- Opening titles
- Directed by: Marcus Werner Hed; Dan Fox;
- Written by: Marcus Werner Hed; Dan Fox;
- Produced by: Marcus Werner Hed
- Cinematography: Annika Aschberg; Marcus Werner Hed;
- Edited by: Dan Fox; Mariko Montpetit; Jasper Verhorevoort;
- Music by: Throbbing Gristle
- Production companies: BBC Television; Willow Glen Films;
- Release date: 2020;
- Running time: 82 minutes
- Countries: US, UK
- Language: English

= Other, Like Me: The Oral History of COUM Transmissions and Throbbing Gristle =

2020 documentary film

Other, Like Me: The Oral History of COUM Transmissions and Throbbing Gristle (also known as Other, Like Me) is a 2020 American-British documentary film directed by Marcus Werner Hed and Dan Fox, about the music and art groups Throbbing Gristle and COUM Transmissions. It covers the history of both projects in archival film footage and photos and interviews with their members.

==Cast==
- Genesis P-Orridge
- Cosey Fanni Tutti
- Les Maull
- John Lacey
- Spydee Gasmantell
- Foxtrot Echo
- Peter Christopherson
- Chris Carter

==Production and release==
Other, Like Me was produced by BBC Television and co-director Hed's production company Willow Glen Films.

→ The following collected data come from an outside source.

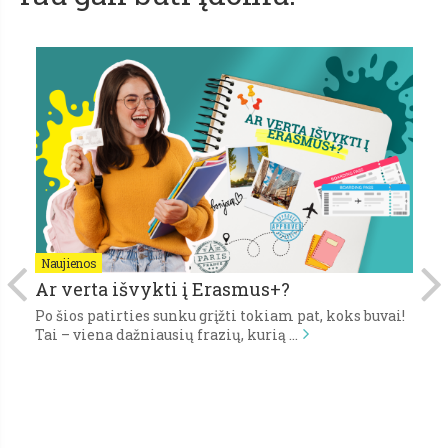
Naujienos
N
Ar verta išvykti į Erasmus+?
A
I
Po šios patirties sunku grįžti tokiam pat, koks buvai!
ą
Tai – viena dažniausių frazių, kurią …
20
t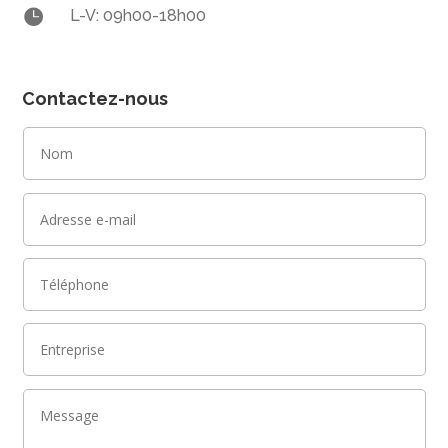

L-V: 09h00-18h00
Contactez-nous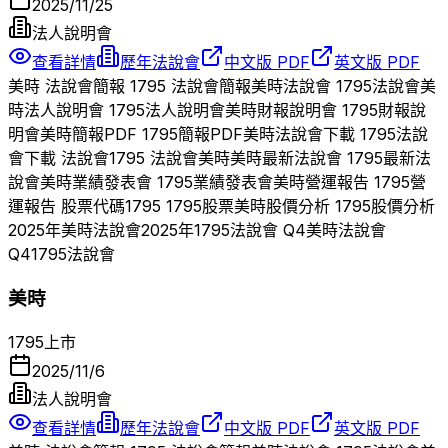
2025/11/25
法人說明會
查看詳情
歷年法說會
中文版 PDF
英文版 PDF
美時
法說會簡報
1795
法說會簡報
美時
法說會
1795
法說會
美
時
法人說明會
1795
法人說明會
美時
財報說明會
1795
財報說
明會
美時
簡報PDF
1795
簡報PDF
美時
法說會下載
1795
法說
會下載 法說會
1795
法說會
美時
美時
最新法說會
1795
最新法
說會
美時
業績發表會
1795
業績發表會
美時
營運報告
1795
營
運報告 股票代碼
1795
1795
股票
美時
股價分析
1795
股價分析
2025
年
美時
法說會
2025
年
1795
法說會 Q
4
美時
法說會
Q
4
1795
法說會
美時
1795
上市
2025/11/6
法人說明會
查看詳情
歷年法說會
中文版 PDF
英文版 PDF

It screened at various film festivals, including the IndieLisboa International Independent Film Festival, Portugal, and the Athens International Film Festival in 2020, and the CPH:DOX festival and the Chicago Underground Film Festival in 2021. A one-hour long version of the film was shown on BBC Four on 5 December 2021.

==Reception==
Reviewing Other, Like Me for Buzz Magazine, Ben Woolhead noted the lack of an in-depth observation of gender politics in alternative culture, seeing ongoing gender and social divisions in Cosey Fanni Tutti's recounts of her being the only woman in COUM. Also, he missed an observation of COUM's and Throbbing Gristle's shock tactics, which included the repeated usage of national socialist iconography, which in his eyes paved the way for the blurring of the "lines between provocative art and outright political incitement" in the early 1980s experimental noise scene.

Writing for German newspaper taz, Andreas Hartmann found a "basically exciting" story in the formation of industrial music pioneers Throbbing Gristle out of the artist collective COUM, but criticised the lack of an outer perspective, as the film's only interview partners are the people directly involved. Reviewing the film again one year later in 2021, his judgement was more positive, calling it a long overdue, "really good introduction" to Throbbing Gristle's work, which featured excellent footage and emphasised Cosey Fanni Tutti's contribution to the band's radical aesthetics.

John Aizlewood of Radio Times commented that the film painted "a sometimes graphic picture of an extraordinary artistic phenomenon".